For the three months ended March 31, 2011, the Company had a net loss of $5,500, consisting of legal, accounting, audit and other professional service fees incurred in relation to the preparation and filing of the Company’s filing of the Company’s periodic reports and other filings required pursuant to the Securities and Exchange Act of 1934. This compares with a net loss of $9,144 for the three months ended March 31, 2010, comprised of legal, accounting, audit and other professional service fees incurred in relation to the filing of the Company’s periodic reports and other filings required pursuant to the Securities and Exchange Act of 1934.

  

For the cumulative period from August 14, 2009 (Inception) to March 31, 2011, the Company had a net loss of $44,959, consisting of legal, accounting, audit and other professional service fees incurred in relation to the formation of the Company, the filing of the Company’s Registration Statement on Form 10, including all amendments thereto and the filing of the Company’s periodic reports and other filings required pursuant to the Securities and Exchange Act of 1934.


Off-Balance Sheet Arrangements


The Company does not have any off-balance sheet arrangements that have or are reasonably likely to have a current or future effect on the Company’s financial condition, changes in financial condition, revenues or expenses, results of operations, liquidity, capital expenditures or capital resources that is material to investors.  



12







Contractual Obligations


As a “smaller reporting company” as defined by Item 10 of Regulation S-K, the Company is not required to provide this information.
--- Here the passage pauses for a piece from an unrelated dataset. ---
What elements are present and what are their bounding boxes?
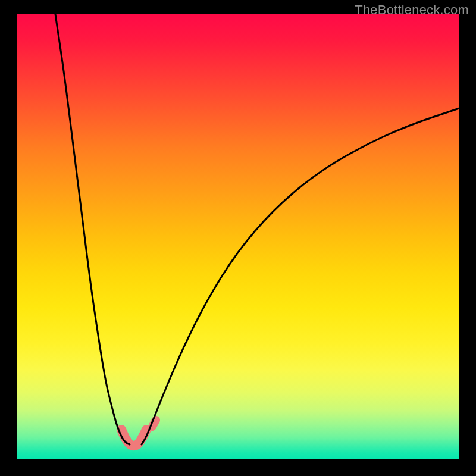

Item 3.  Quantitative and Qualitative Disclosures About Market Risk.


As a “smaller reporting company” as defined by Item 10 of Regulation S-K, the Company is not required to provide information required by this Item.


Item 4.  Controls and Procedures.


Evaluation of Disclosure Controls and Procedures


We maintain disclosure controls and procedures that are designed to ensure that information required to be disclosed in our reports filed pursuant to the Exchange Act is recorded, processed, summarized and reported within the time periods specified in the SEC’s rules, regulations and related forms, and that such information is accumulated and communicated to our principal executive officer and principal financial officer, as appropriate, to allow timely decisions regarding required disclosure.
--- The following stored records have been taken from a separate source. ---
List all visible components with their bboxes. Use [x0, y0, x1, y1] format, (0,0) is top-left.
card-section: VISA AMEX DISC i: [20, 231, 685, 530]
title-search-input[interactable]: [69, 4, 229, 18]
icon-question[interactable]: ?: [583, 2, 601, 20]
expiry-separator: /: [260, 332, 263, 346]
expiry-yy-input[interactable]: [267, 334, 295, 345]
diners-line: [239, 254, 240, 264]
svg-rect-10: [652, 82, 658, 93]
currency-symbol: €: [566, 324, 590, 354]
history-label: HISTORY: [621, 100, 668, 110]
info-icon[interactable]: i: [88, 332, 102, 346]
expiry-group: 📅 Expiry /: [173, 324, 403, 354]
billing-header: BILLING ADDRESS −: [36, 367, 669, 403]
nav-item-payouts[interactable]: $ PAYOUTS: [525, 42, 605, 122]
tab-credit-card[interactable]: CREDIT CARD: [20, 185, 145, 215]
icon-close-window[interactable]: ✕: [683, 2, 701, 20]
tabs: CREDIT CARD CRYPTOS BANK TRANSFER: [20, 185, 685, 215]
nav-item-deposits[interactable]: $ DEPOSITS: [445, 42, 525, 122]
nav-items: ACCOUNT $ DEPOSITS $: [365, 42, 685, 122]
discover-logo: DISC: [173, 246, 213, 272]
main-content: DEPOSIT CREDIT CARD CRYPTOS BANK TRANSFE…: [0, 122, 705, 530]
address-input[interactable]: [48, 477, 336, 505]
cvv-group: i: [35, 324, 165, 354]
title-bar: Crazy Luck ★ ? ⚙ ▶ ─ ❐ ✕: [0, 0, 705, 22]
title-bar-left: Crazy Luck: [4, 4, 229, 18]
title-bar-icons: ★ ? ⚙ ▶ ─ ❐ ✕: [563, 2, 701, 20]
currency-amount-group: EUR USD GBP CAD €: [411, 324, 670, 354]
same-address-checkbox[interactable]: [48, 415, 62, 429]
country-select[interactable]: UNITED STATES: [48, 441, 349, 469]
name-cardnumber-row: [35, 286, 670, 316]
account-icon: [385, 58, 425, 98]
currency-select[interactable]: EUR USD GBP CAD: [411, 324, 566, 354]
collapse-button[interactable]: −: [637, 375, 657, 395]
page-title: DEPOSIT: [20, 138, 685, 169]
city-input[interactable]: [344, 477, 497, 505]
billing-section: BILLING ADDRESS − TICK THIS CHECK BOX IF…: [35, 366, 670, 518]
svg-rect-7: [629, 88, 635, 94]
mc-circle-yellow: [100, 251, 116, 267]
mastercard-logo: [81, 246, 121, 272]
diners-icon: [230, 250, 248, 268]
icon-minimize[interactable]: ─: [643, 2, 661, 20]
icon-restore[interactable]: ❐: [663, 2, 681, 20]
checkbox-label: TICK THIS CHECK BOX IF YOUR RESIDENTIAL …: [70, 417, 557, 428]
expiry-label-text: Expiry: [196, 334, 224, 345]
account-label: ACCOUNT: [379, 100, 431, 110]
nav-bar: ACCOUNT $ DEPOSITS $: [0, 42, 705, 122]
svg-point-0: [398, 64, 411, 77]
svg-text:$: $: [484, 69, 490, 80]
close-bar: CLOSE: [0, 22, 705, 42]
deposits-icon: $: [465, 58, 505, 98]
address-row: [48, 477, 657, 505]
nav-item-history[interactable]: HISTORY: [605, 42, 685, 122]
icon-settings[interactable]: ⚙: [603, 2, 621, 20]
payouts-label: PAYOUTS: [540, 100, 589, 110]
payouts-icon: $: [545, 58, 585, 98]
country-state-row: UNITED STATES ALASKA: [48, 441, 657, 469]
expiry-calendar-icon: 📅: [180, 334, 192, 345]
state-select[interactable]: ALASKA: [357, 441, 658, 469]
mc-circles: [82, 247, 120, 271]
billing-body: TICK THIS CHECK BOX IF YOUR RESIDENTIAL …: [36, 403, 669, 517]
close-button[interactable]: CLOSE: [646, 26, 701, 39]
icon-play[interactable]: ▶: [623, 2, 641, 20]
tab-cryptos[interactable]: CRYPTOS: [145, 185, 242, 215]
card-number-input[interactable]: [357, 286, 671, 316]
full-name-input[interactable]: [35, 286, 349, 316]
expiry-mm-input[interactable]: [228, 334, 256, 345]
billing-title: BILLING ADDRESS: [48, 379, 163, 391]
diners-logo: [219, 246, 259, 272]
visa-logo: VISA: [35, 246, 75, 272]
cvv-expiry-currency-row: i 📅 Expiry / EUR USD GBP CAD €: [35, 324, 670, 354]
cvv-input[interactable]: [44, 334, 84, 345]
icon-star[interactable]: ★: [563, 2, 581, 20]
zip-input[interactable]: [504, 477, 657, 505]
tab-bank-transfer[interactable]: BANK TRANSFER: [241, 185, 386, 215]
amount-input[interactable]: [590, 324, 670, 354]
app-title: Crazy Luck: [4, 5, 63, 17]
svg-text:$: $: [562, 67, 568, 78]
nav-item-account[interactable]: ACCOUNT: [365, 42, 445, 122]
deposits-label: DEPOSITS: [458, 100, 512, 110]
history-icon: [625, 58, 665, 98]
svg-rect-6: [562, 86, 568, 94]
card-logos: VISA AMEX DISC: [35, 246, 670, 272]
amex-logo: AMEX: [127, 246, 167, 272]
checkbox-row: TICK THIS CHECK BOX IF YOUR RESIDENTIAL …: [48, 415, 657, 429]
As of March 31, 2011, we carried out an evaluation, under the supervision and with the participation of our principal executive officer and our principal financial officer of the effectiveness of the design and operation of our disclosure controls and procedures. Based on this evaluation, our principal executive officer and our principal financial officer concluded that our disclosure controls and procedures were effective as of the end of the period covered by this report.
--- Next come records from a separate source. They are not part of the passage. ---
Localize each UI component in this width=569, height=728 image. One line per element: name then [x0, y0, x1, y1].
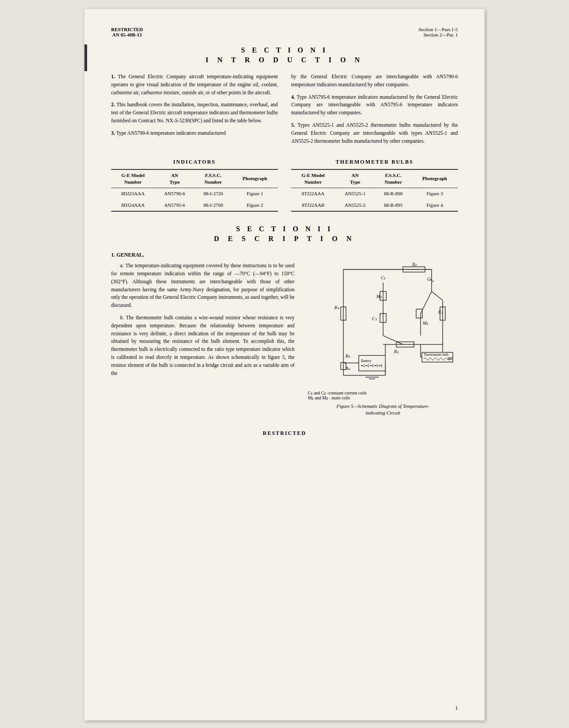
para-5-num: 5.	[291, 122, 295, 128]
cell-model-1: 8TJ22AAA	[291, 188, 335, 200]
cell-fss-1: 88-I-2720	[194, 188, 232, 200]
section2-subtitle: D E S C R I P T I O N	[111, 235, 458, 243]
table-row: 8DJ24AAA AN5795-6 88-I-2700 Figure 2	[111, 200, 278, 211]
cell-fss-2: 88-B-895	[375, 200, 412, 211]
para-b-label: b.	[120, 315, 124, 320]
col-an-type: ANType	[155, 169, 194, 188]
svg-text:R₁: R₁	[393, 349, 398, 354]
svg-text:R₄: R₄	[334, 305, 339, 310]
svg-text:R₅: R₅	[345, 354, 350, 358]
section-ref-2: Section 2—Par. 1	[418, 32, 458, 37]
col-ge-model: G-E ModelNumber	[111, 169, 155, 188]
general-para-b: b. The thermometer bulb contains a wire-…	[111, 314, 295, 378]
svg-text:Battery: Battery	[361, 359, 371, 363]
cell-model-1: 8DJ23AAA	[111, 188, 155, 200]
para-3-text: Type AN5790-6 temperature indicators man…	[116, 130, 225, 136]
para-1: 1. The General Electric Company aircraft…	[111, 73, 278, 97]
para-2-num: 2.	[111, 102, 115, 107]
figure5-caption: Figure 5—Schematic Diagram of Temperatur…	[337, 403, 429, 417]
para-4: 4. Type AN5795-6 temperature indicators …	[291, 93, 458, 117]
para-3-cont-text: by the General Electric Company are inte…	[291, 74, 458, 87]
cell-photo-2: Figure 4	[412, 200, 458, 211]
para-1-num: 1.	[111, 74, 115, 79]
para-a-label: a.	[120, 263, 124, 268]
header-left: RESTRICTED AN 05-40B-13	[111, 27, 143, 37]
section2-content: 1. GENERAL. a. The temperature-indicatin…	[111, 252, 458, 417]
para-4-text: Type AN5795-6 temperature indicators man…	[291, 94, 458, 116]
para-1-text: The General Electric Company aircraft te…	[111, 74, 278, 95]
section1-title: S E C T I O N I	[111, 46, 458, 54]
col-photograph: Photograph	[412, 169, 458, 188]
svg-text:Thermometer bulb: Thermometer bulb	[424, 353, 449, 357]
section1-subtitle: I N T R O D U C T I O N	[111, 56, 458, 64]
intro-columns: 1. The General Electric Company aircraft…	[111, 73, 458, 150]
cell-photo-2: Figure 2	[232, 200, 278, 211]
para-3-num: 3.	[111, 130, 115, 136]
cell-an-1: AN5525-1	[335, 188, 375, 200]
header-right: Section 1—Pars.1-5 Section 2—Par. 1	[418, 27, 458, 37]
col-right: by the General Electric Company are inte…	[291, 73, 458, 150]
para-2: 2. This handbook covers the installation…	[111, 101, 278, 125]
general-para-a: a. The temperature-indicating equipment …	[111, 262, 295, 310]
col-an-type: ANType	[335, 169, 375, 188]
tables-section: INDICATORS G-E ModelNumber ANType F.S.S.…	[111, 159, 458, 212]
table-row: 8DJ23AAA AN5790-6 88-I-2720 Figure 1	[111, 188, 278, 200]
table-row: 8TJ22AAB AN5525-2 88-B-895 Figure 4	[291, 200, 458, 211]
indicators-table: G-E ModelNumber ANType F.S.S.C.Number Ph…	[111, 169, 278, 212]
para-5-text: Types AN5525-1 and AN5525-2 thermometer …	[291, 122, 458, 144]
col-left: 1. The General Electric Company aircraft…	[111, 73, 278, 150]
legend-line1: C₁ and C₂ -constant current coils	[308, 390, 458, 395]
cell-model-2: 8DJ24AAA	[111, 200, 155, 211]
cell-fss-1: 88-B-890	[375, 188, 412, 200]
circuit-diagram: R₂ C₂ R₃ M₂ M₁	[308, 256, 458, 389]
indicators-table-title: INDICATORS	[111, 159, 278, 165]
page-decoration	[84, 44, 87, 71]
table-row: 8TJ22AAA AN5525-1 88-B-890 Figure 3	[291, 188, 458, 200]
cell-fss-2: 88-I-2700	[194, 200, 232, 211]
para-3-cont: by the General Electric Company are inte…	[291, 73, 458, 89]
col-photograph: Photograph	[232, 169, 278, 188]
footer-restricted: RESTRICTED	[111, 430, 458, 437]
cell-photo-1: Figure 3	[412, 188, 458, 200]
para-5: 5. Types AN5525-1 and AN5525-2 thermomet…	[291, 121, 458, 145]
cell-model-2: 8TJ22AAB	[291, 200, 335, 211]
table-header-row: G-E ModelNumber ANType F.S.S.C.Number Ph…	[291, 169, 458, 188]
para-2-text: This handbook covers the installation, i…	[111, 102, 278, 123]
svg-text:R₂: R₂	[412, 262, 417, 267]
cell-an-2: AN5525-2	[335, 200, 375, 211]
section2-right: R₂ C₂ R₃ M₂ M₁	[308, 252, 458, 417]
general-heading: 1. GENERAL.	[111, 252, 295, 258]
legend-line2: M₁ and M₂ - main coils	[308, 395, 458, 400]
figure-legend: C₁ and C₂ -constant current coils M₁ and…	[308, 390, 458, 400]
section2-left: 1. GENERAL. a. The temperature-indicatin…	[111, 252, 295, 417]
doc-number: AN 05-40B-13	[111, 32, 143, 37]
col-fss-number: F.S.S.C.Number	[194, 169, 232, 188]
svg-text:C₁: C₁	[372, 316, 377, 321]
indicators-table-block: INDICATORS G-E ModelNumber ANType F.S.S.…	[111, 159, 278, 212]
page-header: RESTRICTED AN 05-40B-13 Section 1—Pars.1…	[111, 27, 458, 37]
svg-text:M₂: M₂	[422, 321, 429, 326]
page: RESTRICTED AN 05-40B-13 Section 1—Pars.1…	[84, 9, 485, 720]
para-4-num: 4.	[291, 94, 295, 100]
section-ref-1: Section 1—Pars.1-5	[418, 27, 458, 32]
cell-an-2: AN5795-6	[155, 200, 194, 211]
thermometer-table-title: THERMOMETER BULBS	[291, 159, 458, 165]
cell-an-1: AN5790-6	[155, 188, 194, 200]
cell-photo-1: Figure 1	[232, 188, 278, 200]
svg-text:M₁: M₁	[376, 294, 381, 299]
svg-text:C₁: C₁	[381, 275, 385, 280]
thermometer-table: G-E ModelNumber ANType F.S.S.C.Number Ph…	[291, 169, 458, 212]
col-ge-model: G-E ModelNumber	[291, 169, 335, 188]
table-header-row: G-E ModelNumber ANType F.S.S.C.Number Ph…	[111, 169, 278, 188]
page-number: 1	[455, 705, 458, 712]
para-3: 3. Type AN5790-6 temperature indicators …	[111, 129, 278, 137]
restricted-label: RESTRICTED	[111, 27, 143, 32]
section2-title: S E C T I O N I I	[111, 225, 458, 233]
col-fss-number: F.S.S.C.Number	[375, 169, 412, 188]
svg-text:RB: RB	[447, 356, 452, 361]
figure5-caption-text: Figure 5—Schematic Diagram of Temperatur…	[337, 403, 429, 415]
thermometer-table-block: THERMOMETER BULBS G-E ModelNumber ANType…	[291, 159, 458, 212]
Changes in Internal Controls


There have been no changes in our internal controls over financial reporting during the quarter ended March 31, 2011 that have materially affected or are reasonably likely to materially affect our internal controls.


PART II — OTHER INFORMATION


Item 1.  Legal Proceedings.


There are presently no material pending legal proceedings to which the Company, any of its subsidiaries, any executive officer, any owner of record or beneficially of more than five percent of any class of voting securities is a party or as to which any of its property is subject, and no such proceedings are known to the Registrant to be threatened or contemplated against it.


Item 1A.  Risk Factors.


As a “smaller reporting company” as defined by Item 10 of Regulation S-K, the Company is not required to provide information required by this Item.


Item 2.  Unregistered Sales of Equity Securities and Use of Proceeds.  


None.


Item 3.  Defaults Upon Senior Securities.  


None.



13






Item 4.  Removed and Reserved.  



Item 5.  Other Information.  


None.


Item 6.  Exhibits.


(a)  Exhibits required by Item 601 of Regulation S-K.


      Exhibit      

Description

      ----------    

---------------


   *3.1

Certificate of Incorporation


   *3.2

By-Laws


31.1

Certification of the Company’s Principal Executive Officer pursuant to Section 302 of the Sarbanes-Oxley Act of 2002, with respect to the registrant’s Quarterly Report on Form 10-Q for the quarter ended March 31, 2011.


31.2

Certification of the Company’s Principal Financial Officer pursuant to Section 302 of the Sarbanes-Oxley Act of 2002, with respect to the registrant’s Quarterly Report on Form 10-Q for the quarter ended March 31, 2011.

 

    32.1

Certification of the Company’s Principal Executive Officer pursuant to 18 U.S.C. Section 1350, as adopted pursuant to Section 906 of the Sarbanes-Oxley Act of 2002.


    32.2

Certification of the Company’s Principal Financial Officer pursuant to 18 U.S.C. Section 1350, as adopted pursuant to Section 906 of the Sarbanes-Oxley Act of 2002.



*

Filed as an exhibit to the Company’s Registration Statement on Form 10, as filed with the Securities and Exchange Commission on November 25, 2009 and incorporated herein by this reference.



14






SIGNATURES


Pursuant to the requirements of the Securities Exchange Act of 1934, the registrant has duly caused this report to be signed on its behalf by the undersigned thereunto duly authorized.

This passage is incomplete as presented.